Your assignment:
Extract the lines from the first one in the records below through the line containing "Some experts say", keeping both ends and leaving out any pictures.

[Collected data]
----

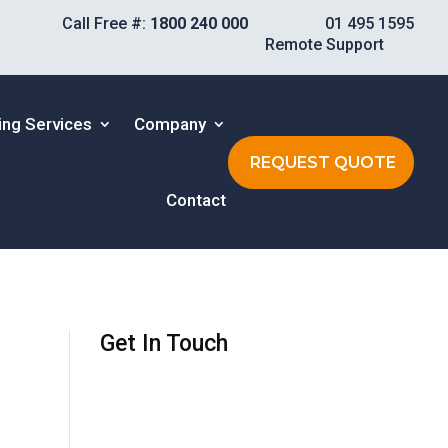
Call Free #:
1800 240 000
01 495 1595
Remote Support
ing Services
Company
REQUEST QUOTE
Contact
Get In Touch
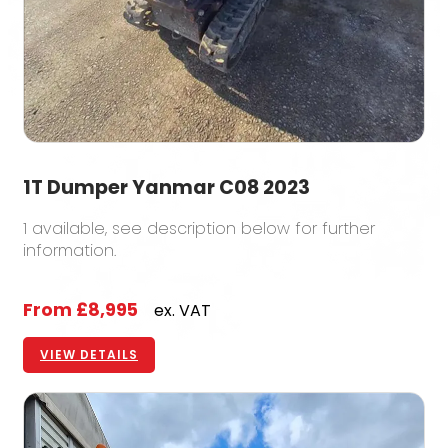
1T Dumper Yanmar C08 2023
1 available, see description below for further
information.
From
£8,995
ex. VAT
VIEW DETAILS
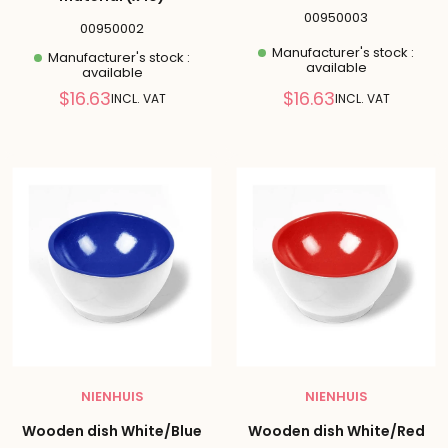
00950003
00950002
Manufacturer's stock :
Manufacturer's stock :
available
available
Reduced
Reduced
$16.63
$16.63
INCL. VAT
INCL. VAT
price
price
NIENHUIS
NIENHUIS
Wooden dish White/Blue
Wooden dish White/Red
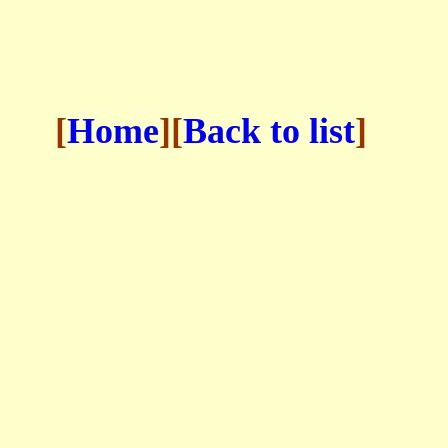
[
Home
][
Back to list
]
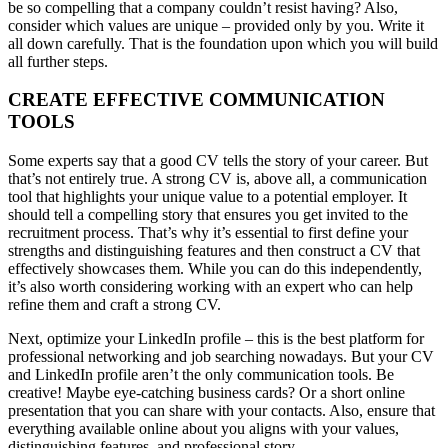
be so compelling that a company couldn’t resist having? Also,
consider which values ​​are unique – provided only by you. Write it
all down carefully. That is the foundation upon which you will build
all further steps.
CREATE EFFECTIVE COMMUNICATION
TOOLS
Some experts say that a good CV tells the story of your career. But
that’s not entirely true. A strong CV is, above all, a communication
tool that highlights your unique value to a potential employer. It
should tell a compelling story that ensures you get invited to the
recruitment process. That’s why it’s essential to first define your
strengths and distinguishing features and then construct a CV that
effectively showcases them. While you can do this independently,
it’s also worth considering working with an expert who can help
refine them and craft a strong CV.
Next, optimize your LinkedIn profile – this is the best platform for
professional networking and job searching nowadays. But your CV
and LinkedIn profile aren’t the only communication tools. Be
creative! Maybe eye-catching business cards? Or a short online
presentation that you can share with your contacts. Also, ensure that
everything available online about you aligns with your values,
distinguishing features, and professional story.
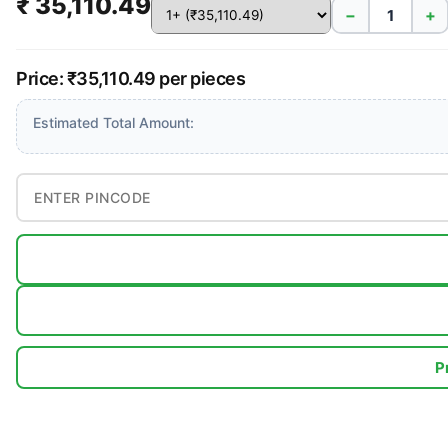
₹ 35,110.49
−
+
Price: ₹35,110.49 per pieces
Estimated Total Amount:
P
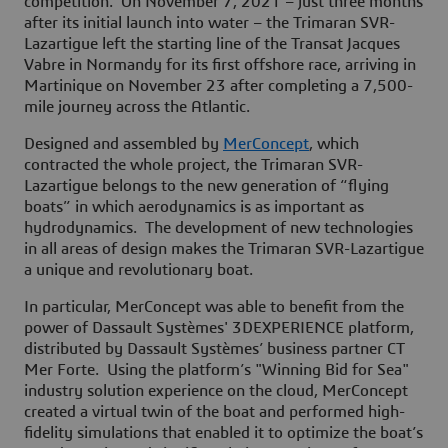
competition. On November 7, 2021 – just three months
after its initial launch into water – the Trimaran SVR-
Lazartigue left the starting line of the Transat Jacques
Vabre in Normandy for its first offshore race, arriving in
Martinique on November 23 after completing a 7,500-
mile journey across the Atlantic.
Designed and assembled by
MerConcept
, which
contracted the whole project, the Trimaran SVR-
Lazartigue belongs to the new generation of “flying
boats” in which aerodynamics is as important as
hydrodynamics. The development of new technologies
in all areas of design makes the Trimaran SVR-Lazartigue
a unique and revolutionary boat.
In particular, MerConcept was able to benefit from the
power of Dassault Systèmes' 3DEXPERIENCE platform,
distributed by Dassault Systèmes’ business partner CT
Mer Forte. Using the platform’s "Winning Bid for Sea"
industry solution experience on the cloud, MerConcept
created a virtual twin of the boat and performed high-
fidelity simulations that enabled it to optimize the boat’s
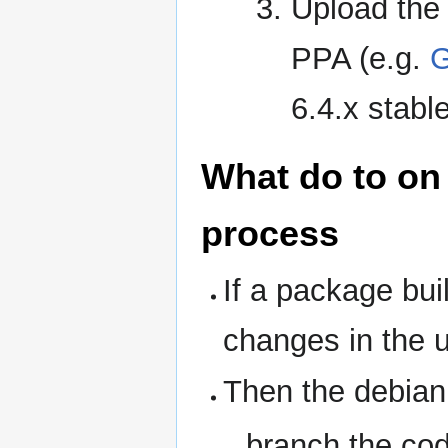
Upload the 
PPA (e.g.
G
6.4.x stable
What do to on 
process
If a package buil
changes in th
Then the debian
branch the cod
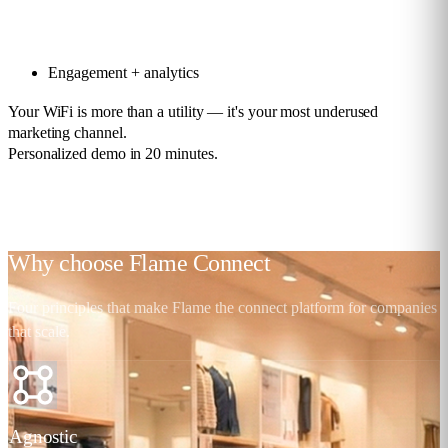
Engagement + analytics
Your WiFi is more than a utility — it's your most underused
marketing channel.
Personalized demo in 20 minutes.
Request a demo
Why choose
Flame Connect
Four principles that make Flame the connect platform for companies
that scale.
Agnostic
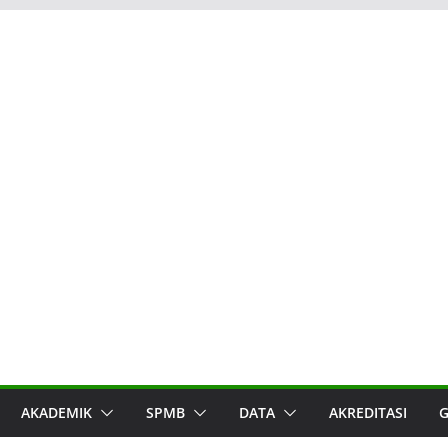
AKADEMIK
SPMB
DATA
AKREDITASI
G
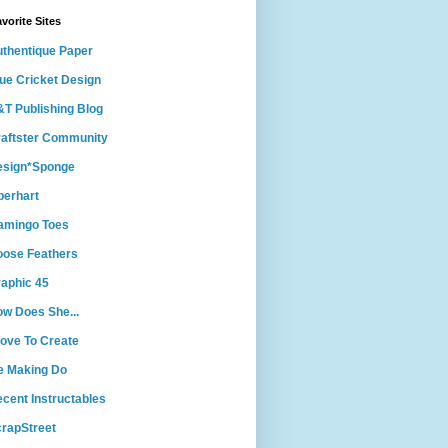
vorite Sites
thentique Paper
ue Cricket Design
T Publishing Blog
aftster Community
esign*Sponge
berhart
amingo Toes
ose Feathers
aphic 45
w Does She...
Love To Create
e Making Do
cent Instructables
rapStreet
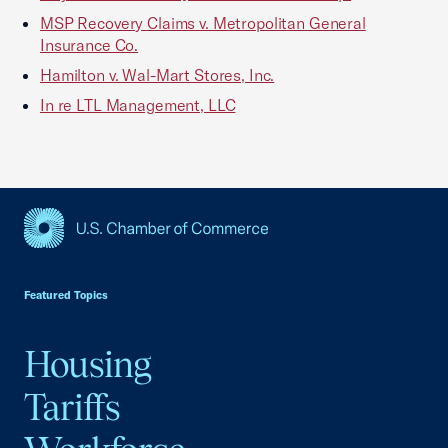
MSP Recovery Claims v. Metropolitan General
Insurance Co.
Hamilton v. Wal-Mart Stores, Inc.
In re LTL Management, LLC
USCC Homepage
Featured Topics
Housing
Tariffs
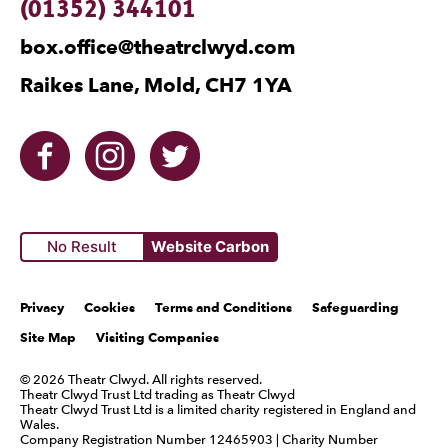
Contact Details
(01352) 344101
box.office@theatrclwyd.com
Raikes Lane, Mold, CH7 1YA
Facebook
Instagram
Twitter
No Result
Website Carbon
Legal Pages
Privacy
Cookies
Terms and Conditions
Safeguarding
Site Map
Visiting Companies
Small Print
© 2026 Theatr Clwyd. All rights reserved.
Theatr Clwyd Trust Ltd trading as Theatr Clwyd
Theatr Clwyd Trust Ltd is a limited charity registered in England and
Wales.
Company Registration Number 12465903 | Charity Number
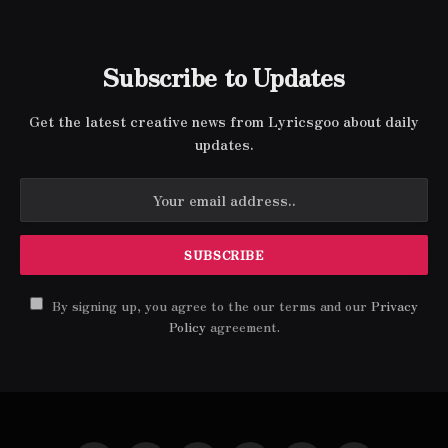
Subscribe to Updates
Get the latest creative news from Lyricsgoo about daily
updates.
By signing up, you agree to the our terms and our
Privacy
Policy
agreement.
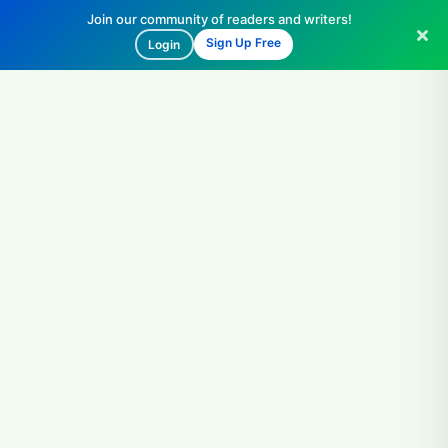
Join our community of readers and writers!
Sign Up Free
Login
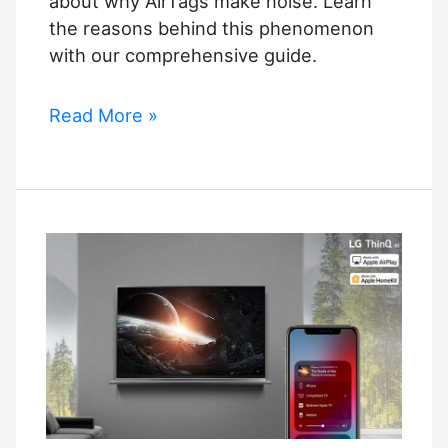
about why AirTags make noise. Learn
the reasons behind this phenomenon
with our comprehensive guide.
Why
Read More »
Do
AirTags
Make
Noise?
–
Reasons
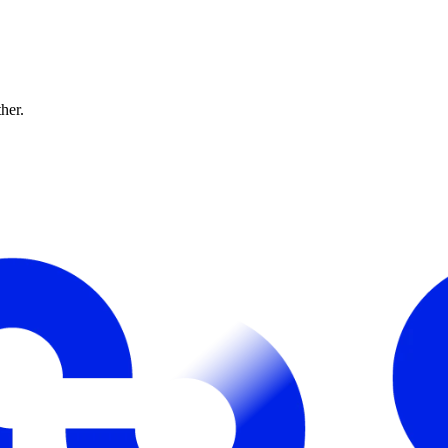
ther.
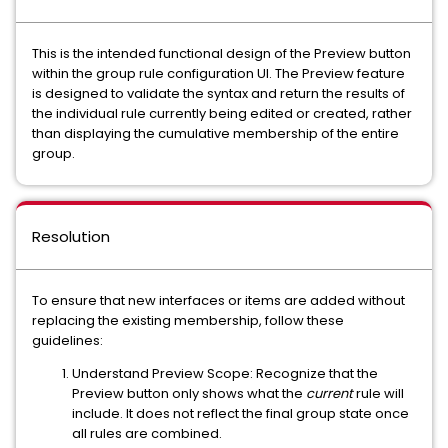
This is the intended functional design of the
Preview
button
within the group rule configuration UI. The Preview feature
is designed to validate the syntax and return the results of
the
individual rule
currently being edited or created, rather
than displaying the cumulative membership of the entire
group.
Resolution
To ensure that new interfaces or items are added without
replacing the existing membership, follow these
guidelines:
Understand Preview Scope:
Recognize that the
Preview button only shows what the
current
rule will
include. It does not reflect the final group state once
all rules are combined.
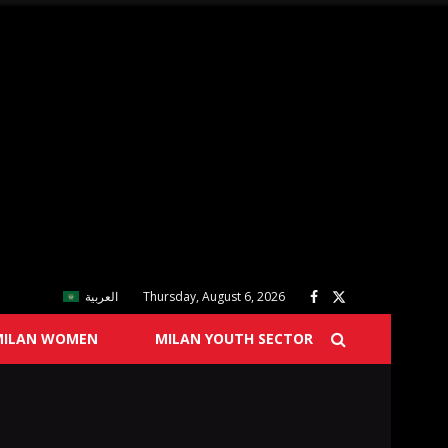
العربية
Thursday, August 6, 2026
MILAN WOMEN
MILAN YOUTH SECTOR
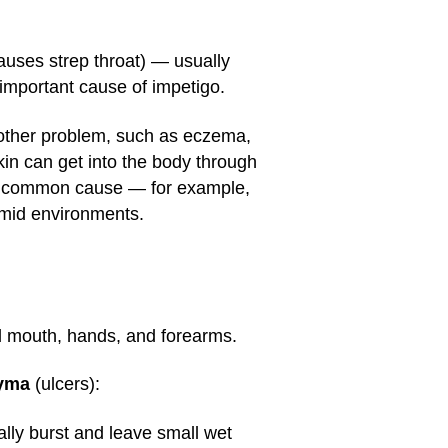
uses strep throat) — usually
 important cause of impetigo.
nother problem, such as eczema,
skin can get into the body through
s a common cause — for example,
umid environments.
d mouth, hands, and forearms.
yma
(ulcers):
ally burst and leave small wet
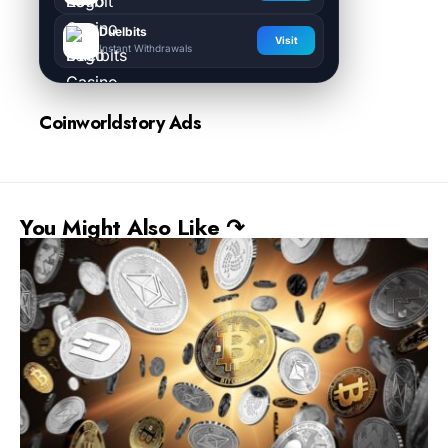
Duelbits
Visit
Instant Withdrawals
Coinworldstory Ads
You Might Also Like ↷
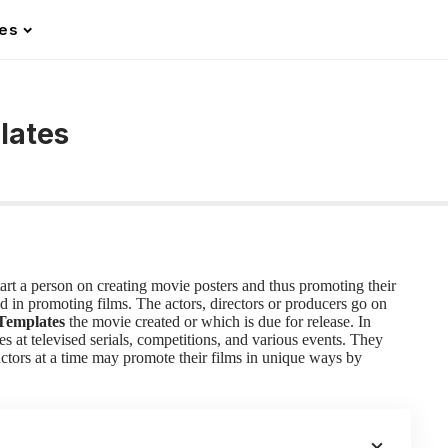
les
lates
start a person on creating movie posters and thus promoting their
d in promoting films. The actors, directors or producers go on
Templates
the movie created or which is due for release. In
s at televised serials, competitions, and various events. They
 actors at a time may promote their films in unique ways by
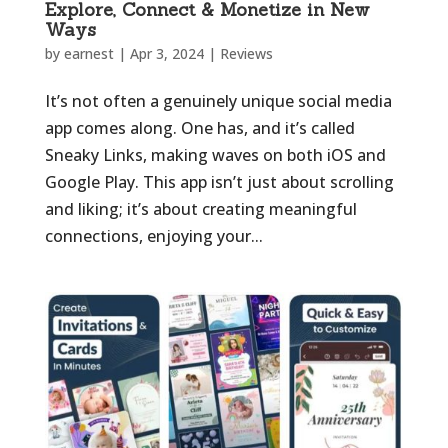
Explore, Connect & Monetize in New
Ways
by
earnest
|
Apr 3, 2024
|
Reviews
It’s not often a genuinely unique social media
app comes along. One has, and it’s called
Sneaky Links, making waves on both iOS and
Google Play. This app isn’t just about scrolling
and liking; it’s about creating meaningful
connections, enjoying your...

----

Answer for this exercise:
Call Free #:
1800 240 000
01 495 1595
Remote Support
ing Services
Company
REQUEST QUOTE
Contact
Get In Touch
1T Dumper Yanmar C08 2023
1 available, see description below for further
information.
From
£8,995
ex. VAT
VIEW DETAILS
00950003
00950002
Manufacturer's stock :
Manufacturer's stock :
available
available
Reduced
Reduced
$16.63
$16.63
INCL. VAT
INCL. VAT
price
price
NIENHUIS
NIENHUIS
Wooden dish White/Blue
Wooden dish White/Red
[
Home
][
Back to list
]
be so compelling that a company couldn’t resist having? Also,
consider which values ​​are unique – provided only by you. Write it
all down carefully. That is the foundation upon which you will build
all further steps.
CREATE EFFECTIVE COMMUNICATION
TOOLS
Some experts say that a good CV tells the story of your career. But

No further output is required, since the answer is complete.